GIVEN RECORDS:
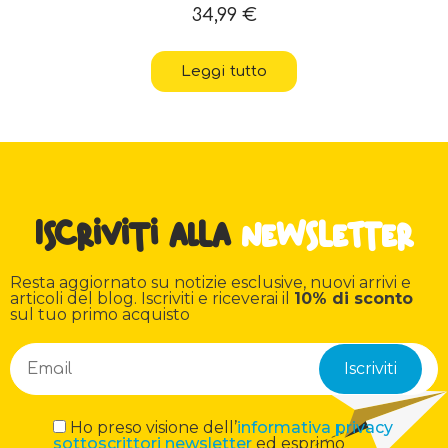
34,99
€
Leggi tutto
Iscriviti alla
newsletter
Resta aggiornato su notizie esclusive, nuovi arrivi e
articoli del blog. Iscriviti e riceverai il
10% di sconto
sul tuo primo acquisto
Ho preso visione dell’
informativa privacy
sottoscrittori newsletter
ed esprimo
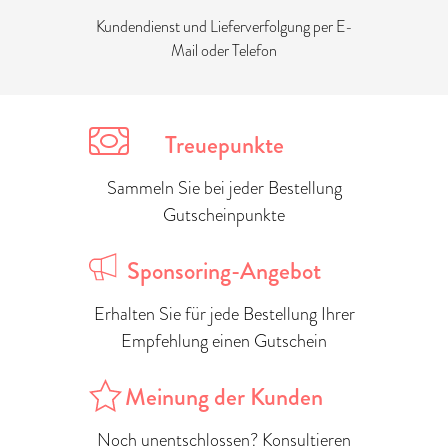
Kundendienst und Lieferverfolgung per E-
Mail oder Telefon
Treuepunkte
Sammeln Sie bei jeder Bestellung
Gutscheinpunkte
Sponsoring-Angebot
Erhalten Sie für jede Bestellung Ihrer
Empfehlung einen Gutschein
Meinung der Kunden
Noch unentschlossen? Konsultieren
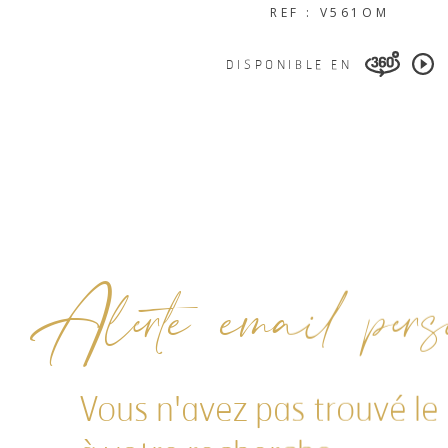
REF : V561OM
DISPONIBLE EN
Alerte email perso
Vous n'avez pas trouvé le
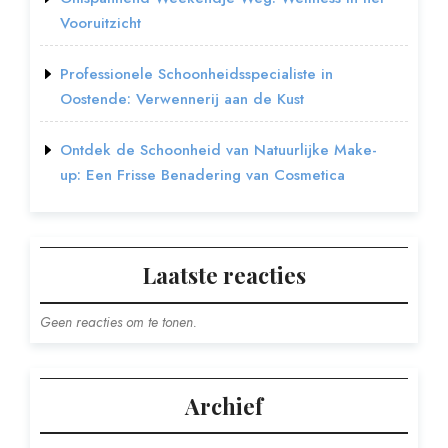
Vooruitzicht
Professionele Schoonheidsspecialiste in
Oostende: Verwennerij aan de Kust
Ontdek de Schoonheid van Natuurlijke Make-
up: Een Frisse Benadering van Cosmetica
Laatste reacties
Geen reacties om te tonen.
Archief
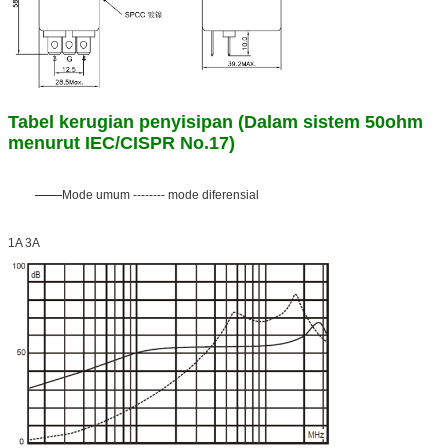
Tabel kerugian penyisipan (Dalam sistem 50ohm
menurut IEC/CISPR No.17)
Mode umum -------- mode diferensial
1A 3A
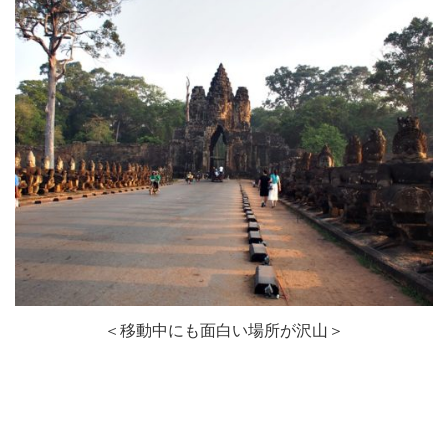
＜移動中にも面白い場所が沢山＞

* * *

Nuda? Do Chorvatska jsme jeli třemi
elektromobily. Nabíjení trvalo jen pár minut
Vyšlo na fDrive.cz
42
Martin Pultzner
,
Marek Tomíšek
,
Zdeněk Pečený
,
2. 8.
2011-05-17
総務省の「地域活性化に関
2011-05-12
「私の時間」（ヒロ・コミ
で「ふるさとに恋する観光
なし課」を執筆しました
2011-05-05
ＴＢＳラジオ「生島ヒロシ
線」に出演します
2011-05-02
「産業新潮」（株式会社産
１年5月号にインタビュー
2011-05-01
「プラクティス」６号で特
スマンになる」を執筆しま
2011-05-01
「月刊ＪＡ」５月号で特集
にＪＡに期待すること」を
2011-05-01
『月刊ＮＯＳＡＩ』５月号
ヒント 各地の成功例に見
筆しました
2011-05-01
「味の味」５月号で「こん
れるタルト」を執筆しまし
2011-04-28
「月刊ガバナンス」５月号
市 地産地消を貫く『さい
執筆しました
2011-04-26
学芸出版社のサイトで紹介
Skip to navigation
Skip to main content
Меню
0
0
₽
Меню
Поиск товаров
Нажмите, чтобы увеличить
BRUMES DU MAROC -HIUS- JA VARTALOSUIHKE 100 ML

* * *

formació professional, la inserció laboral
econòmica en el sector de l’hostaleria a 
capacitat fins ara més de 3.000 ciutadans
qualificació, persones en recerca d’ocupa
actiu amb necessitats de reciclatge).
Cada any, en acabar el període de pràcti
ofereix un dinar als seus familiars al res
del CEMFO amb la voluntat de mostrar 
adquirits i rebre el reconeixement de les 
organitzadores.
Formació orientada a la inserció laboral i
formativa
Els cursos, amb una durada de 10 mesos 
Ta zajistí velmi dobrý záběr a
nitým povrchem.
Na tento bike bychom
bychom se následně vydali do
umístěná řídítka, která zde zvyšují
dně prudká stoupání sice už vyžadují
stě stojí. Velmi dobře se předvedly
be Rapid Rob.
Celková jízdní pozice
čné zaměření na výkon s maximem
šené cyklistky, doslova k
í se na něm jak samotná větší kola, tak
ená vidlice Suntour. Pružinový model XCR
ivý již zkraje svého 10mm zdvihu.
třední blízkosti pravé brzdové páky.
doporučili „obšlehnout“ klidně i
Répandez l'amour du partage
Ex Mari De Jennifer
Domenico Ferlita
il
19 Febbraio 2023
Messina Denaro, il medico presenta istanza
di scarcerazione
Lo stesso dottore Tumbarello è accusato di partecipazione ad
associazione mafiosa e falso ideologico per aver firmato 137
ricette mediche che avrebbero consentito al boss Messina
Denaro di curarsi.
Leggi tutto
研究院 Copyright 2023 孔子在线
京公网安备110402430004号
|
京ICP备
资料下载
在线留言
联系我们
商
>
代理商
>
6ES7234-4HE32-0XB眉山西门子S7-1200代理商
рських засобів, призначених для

TASK PROMPT: Reproduce exactly the lines of the records above from the one with "なし課」を執筆しました" to the one with "BRUMES DU MAROC", both included, and leave out everything else.

ANSWER BOX:
なし課」を執筆しました
2011-05-05
ＴＢＳラジオ「生島ヒロシ
線」に出演します
2011-05-02
「産業新潮」（株式会社産
１年5月号にインタビュー
2011-05-01
「プラクティス」６号で特
スマンになる」を執筆しま
2011-05-01
「月刊ＪＡ」５月号で特集
にＪＡに期待すること」を
2011-05-01
『月刊ＮＯＳＡＩ』５月号
ヒント 各地の成功例に見
筆しました
2011-05-01
「味の味」５月号で「こん
れるタルト」を執筆しまし
2011-04-28
「月刊ガバナンス」５月号
市 地産地消を貫く『さい
執筆しました
2011-04-26
学芸出版社のサイトで紹介
Skip to navigation
Skip to main content
Меню
0
0
₽
Меню
Поиск товаров
Нажмите, чтобы увеличить
BRUMES DU MAROC -HIUS- JA VARTALOSUIHKE 100 ML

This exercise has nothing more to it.